Wonder



L'histoire de August Pullman, un petit garçon né avec une malformation du visage qui l'a empêché jusqu'à présent d'aller normalement à l'école. Aujourd'hui, il rentre en CM2 à l'école de son quartier. C'est le début d'une aventure humaine hors du commun. Chacun, dans sa famille, parmi ses nouveaux camarades de classe, et dans la ville tout entière, va être confronté à ses propres limites, à sa générosité de cœur ou à son étroitesse d'esprit. L'aventure d'Auggie finira par unir les gens autour de lui.





« Wonder », c’est un peu l’ « Elephant Man » de la génération selfie mâtiné de bonnes intentions et de l’atmosphère feel-good empruntées à « Little Miss Sunshine ». Après avoir connu un petit succès d’estime avec « The Perks of Being a Wallflower » et marqué les esprits d’une poignée de sérievores avec le sous-estimé « Jericho » (on oublie volontairement sa participation en tant que scénariste au récent live action « The Beauty & The Beast » de Disney), Stephen Chbosky s’attaque à une nouvelle de R.J. Palacio : Wonder. L’histoire toute simple d’un garçonnet né avec une malformation au visage qui débarque pour la première fois à l’école. Un véritable saut dans l’inconnu pour celui qui a été couvé par ses parents, à l’abri du regard des autres. Le début d’une aventure humaine hors du commun avec des coups, des larmes, mais aussi des sourires et des moments d’euphorie. Bref, la vie en société s’ouvre à lui.

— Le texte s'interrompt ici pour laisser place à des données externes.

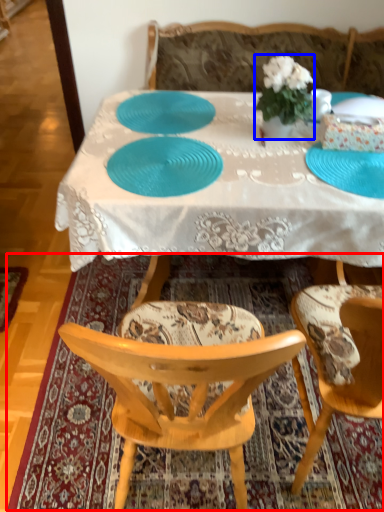 Question: Which point is further to the camera, mat (highlighted by a red box) or houseplant (highlighted by a blue box)?

Choices:
 (A) mat
 (B) houseplant

Answer: (B)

Evidemment, on n’échappe pas à la tartine de bons sentiments. Evidemment, un happy end vous attend en fin de métrage pour vous rassurer dans vos tourments profonds et, surtout, ne pas plomber votre Noël. Evidemment, on n’évite pas un certain conformisme dans l’approche de la différence. Mais ces petits titillements apparaissent finalement comme des peccadilles au regard des thèmes et des messages véhiculés par un récit à tiroirs charpenté en chapitres. Un scénario choral parfaitement ficelé qui n’hésite pas à prendre des chemins non balisés pour s’intéresser à l’entourage du héros. Et c’est sans doute la qualité principale à attribuer à l’équipe de scénaristes : avoir réussi à mettre à l’avant-plan des personnages secondaires tout en leur conférant de vrais enjeux moraux ainsi que de belles émotions. Chbosky veillant bien à toujours surprendre le spectateur avec la sentence qu’il a fait sienne : l’habit ne fait pas le moine.

La poésie transmise dans la mise en scène et la qualité des interprétations (le couple formé par Julia Roberts et Owen Wilson ainsi que les jeunes pousses Jacob Tremblay et Izabela Vidovic sont formidables) finissent par conquérir le cœur des spectateurs et les toucher au plus profond de leur âme. Car on a tous été confrontés, de près ou de loin, au regard des autres. Un film d’une belle tendresse donc, qui arrive bien à propos, à l’heure où la société de l’être disparaît au profit de celle du paraître. On ne compte plus les faits divers évoquant le suicide d’adolescents mal dans leur peau, phénomène tragique amplifié par les réseaux sociaux. Sans toutefois aborder cette thématique, « Wonder » apparaît en phase avec les nouvelles problématiques adolescentes et se présente comme une œuvre nécessaire pour la jeune génération. Rarement une production hollywoodienne aussi calibrée sera parvenue à aborder le thème de la tolérance avec autant de justesse.

Pas de poncifs, pas de sensiblerie mal placée, pas (trop) moralisateur, le bienveillant « Wonder » porte finalement bien son titre car c’est une œuvre merveilleuse qui réchauffera les cœurs en ces temps polaires.